The Palantir Absence
Palantir is confirmed absent from the portfolio. The NPORT filing dated April 30, 2026 shows zero shares of PLTR across DVY’s 104 positions.
The reason is structural. DVY’s index screens for dividend-paying equities, and Palantir has never paid a dividend. Alpha Vantage lists Palantir’s dividend per share and dividend yield as None, with no dividend or ex-dividend date on record. A stock that pays nothing simply cannot enter a fund built around cash-return histories. This exclusion is definitional, and it will not flip on the next rebalance.
The valuation profile reinforces the point. Palantir trades at a trailing P/E of roughly 131 and a price-to-sales ratio of 53.54, well outside the value and yield territory DVY targets.
The Contrast in Returns
Investors who assumed they needed Palantir to keep pace with the market may be surprised by the year’s scoreboard. Palantir shares are down 27.26% year to date and 2.13% over the past 12 months, even after a 20.54% weekly bounce. Over that same one-year window, DVY quietly delivered 21.05%.

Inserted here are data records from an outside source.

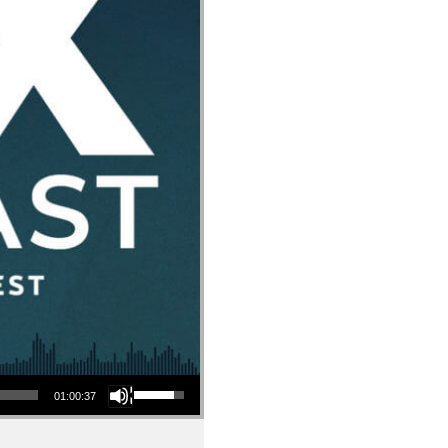
Use Up/Down Arrow keys to increase or decrease volume.
01:00:37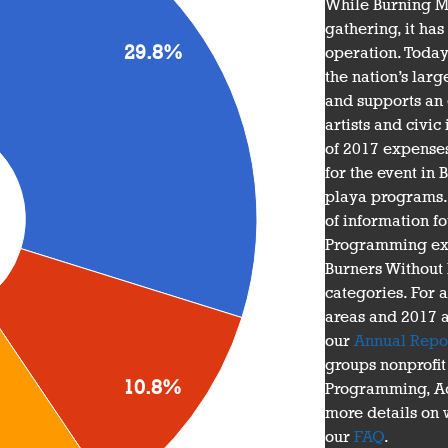
While Burning Ma
gathering, it ha
29.8%
operation. Today
the nation’s larg
and supports an 
artists and civic 
of 2017 expenses
for the event in
playa programs. T
of information f
Programming exp
Burners Without
categories. For 
areas and 2017 
our
Annual Repo
groups nonprofit
10.8%
Programming, Ad
more details on w
our
FAQ
.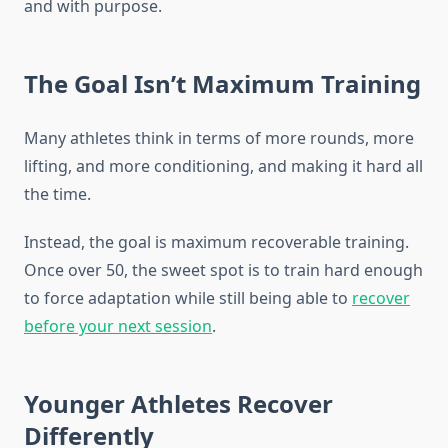
and with purpose.
The Goal Isn’t Maximum Training
Many athletes think in terms of more rounds, more
lifting, and more conditioning, and making it hard all
the time.
Instead, the goal is maximum recoverable training.
Once over 50, the sweet spot is to train hard enough
to force adaptation while still being able to
recover
before your next session
.
Younger Athletes Recover
Differently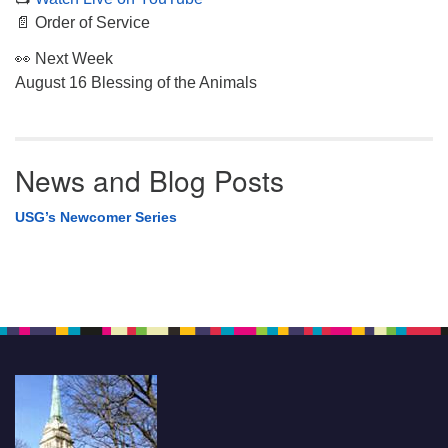
📄 Order of Service
👀 Next Week
August 16 Blessing of the Animals
News and Blog Posts
USG’s Newcomer Series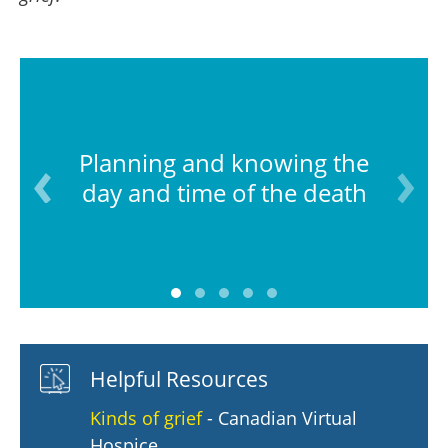
Planning and knowing the
day and time of the death
Helpful Resources
Kinds of grief
- Canadian Virtual
Hospice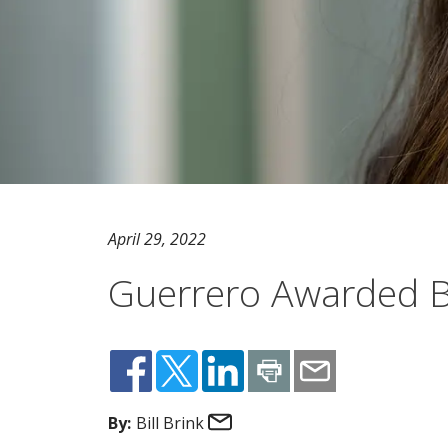
April 29, 2022
Guerrero Awarded B
Email
By:
Bill Brink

Funds that do hold Palantir, especially tech-heavy or momentum ETFs, have taken a different ride. DVY’s concentration risk sits elsewhere: in rate-sensitive utilities, regional banks exposed to credit cycles, and tobacco and pharma names facing regulatory scrutiny. Investors get income and lower valuation, but they also give up exposure to whatever the next AI-fueled rally looks like.
The Takeaway
DVY offers what it advertises: a diversified basket of established U.S. dividend payers, with the biggest single position, Altria, sitting at just 2.291% of net assets. That structure has produced a solid trailing-year return without any help from the market’s hottest ticker. Whether that trade-off fits depends on why an investor is buying. Income seekers get a durable mandate; growth chasers will need to look elsewhere.